On January 13, 1972, it was announced in the
New York Times
that Verdon had been cast in the theatrical thriller
Children! Children!
by Jack Horrigan. She asked Louis Calta to please not write that she was making her debut in a straight play, preferring to say that it was the first show in which she didn’t sing or dance. But Calta did not do as she asked. Verdon explained the difference was that using “straight play” implied that she had not done any acting in such plot-ridden shows as
Sweet Charity
,
New Girl in Town
,
Damn Yankees
, and
Redhead
. She asked: If she wasn’t acting in any of those shows, what was she doing?
Verdon was to play Helen Giles, a woman recovering from a nervous breakdown who took the job as babysitter to three malevolent children. The story was set in a Gramercy Park duplex on New Year’s Eve. Unbeknownst to Helen, the children had caused the demise of their last sitter and they planned a similar fate for her. It was to open on March 7, 1972. Director Joseph Hardy described it as a suspense play with social and psychological implications. It was produced by Arthur Whitelaw, Seth Harrison, Ben Gerard and Hardy. There were no out-of-town tryouts scheduled. Verdon said the extraordinary thing about it was that it was very funny yet terrifying.

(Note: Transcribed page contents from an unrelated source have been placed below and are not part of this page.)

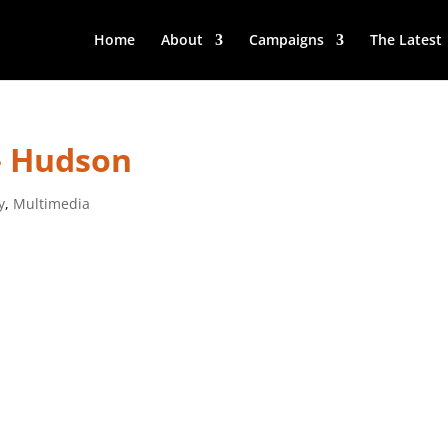
Home
About
Campaigns
The Latest
– Hudson
y
,
Multimedia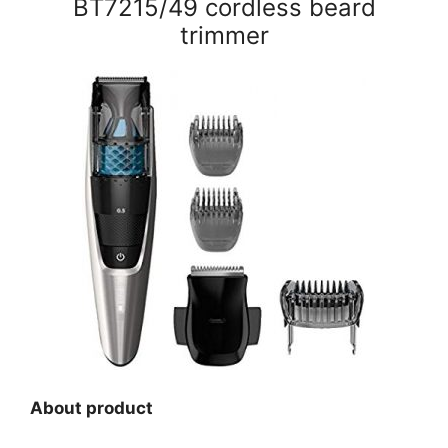
BT7215/49 cordless beard
trimmer
About product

On February 16, 1972, she was one of many speakers who gave a brief speech of greetings and good wishes to welcome back the Ritz Theatre to Broadway as a legitimate playhouse. The space had begun life as such fifty years earlier, but had then served as a radio and television studio and most recently as a porno theater. Verdon was to appear in the theater in her new Broadway play and the producers of the show had refurbished it. This included mounting on the theater walls and displayed in the playhouse old programs, pictures, records and memorabilia they had found in the Theatre Collection of the Museum of the City of New York.

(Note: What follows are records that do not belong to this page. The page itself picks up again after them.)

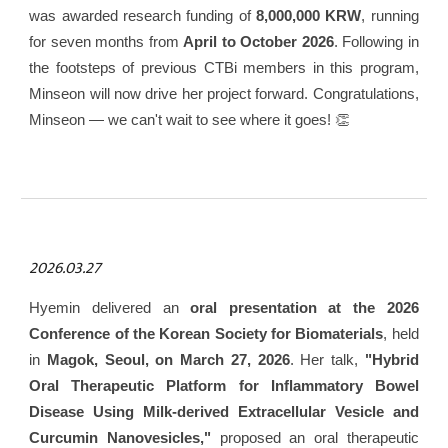
was awarded research funding of
8,000,000 KRW
, running
for seven months from
April to October 2026
. Following in
the footsteps of previous CTBi members in this program,
Minseon will now drive her project forward. Congratulations,
Minseon — we can't wait to see where it goes! 👏
2026.03.27
Hyemin delivered an
oral presentation at the 2026
Conference of the Korean Society for Biomaterials
, held
in
Magok, Seoul, on March 27, 2026
. Her talk,
"Hybrid
Oral Therapeutic Platform for Inflammatory Bowel
Disease Using Milk-derived Extracellular Vesicle and
Curcumin Nanovesicles,"
proposed an oral therapeutic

After thirteen previews from February 24, 1972,
Children! Children!
opened on Broadway on March 8 and closed the same night. It was lambasted by Clive Barnes in the
New York Times
who wrote that the acting of the entire cast, including Verdon, was indescribably bad and that it seemed ill-advised in its effrontery. She talked about the experience on
The Mike Douglas Show
on June 14, 1976. Verdon said that during the previews, material was taken out and nothing was put in its place so that the opening night performance was 65 minutes without an intermission. She was reminded of the show business adage to never work with children or animals and this show had her working with three children and two cats. After Verdon was advised that the show would be closing the next day, she went back and got the cats. She later commented that Jack Horrigan had refused to do any rewriting and a lot of cutting was done by the director, whose name recalled the character in
Damn Yankees
.
Verdon was back as a Tony Award presenter on April 23, 1972. The ceremony was held at the Broadway Theatre and broadcast by ABC. She appeared with Alfred Drake to present the Best Actor in a Musical Award to Phil Silvers for
A Funny Thing Happened on the Way to the Forum.
She wore a lime green and yellow-lined bare-shouldered dress with a tie to the neck and her hair in a longer style to her shoulders. The couple were introduced by Peter Ustinov as having six Tonys between them. Drake corrected Ustinov by saying that actually they had eight Tonys and Verdon explained that the eight were their own and the two they had come to present. She then laughed and said to Ustinov, “I worried you, didn’t I?” Verdon was also among the show’s cast under the end credits holding a ukulele as they all sang “I Want to Be Happy.”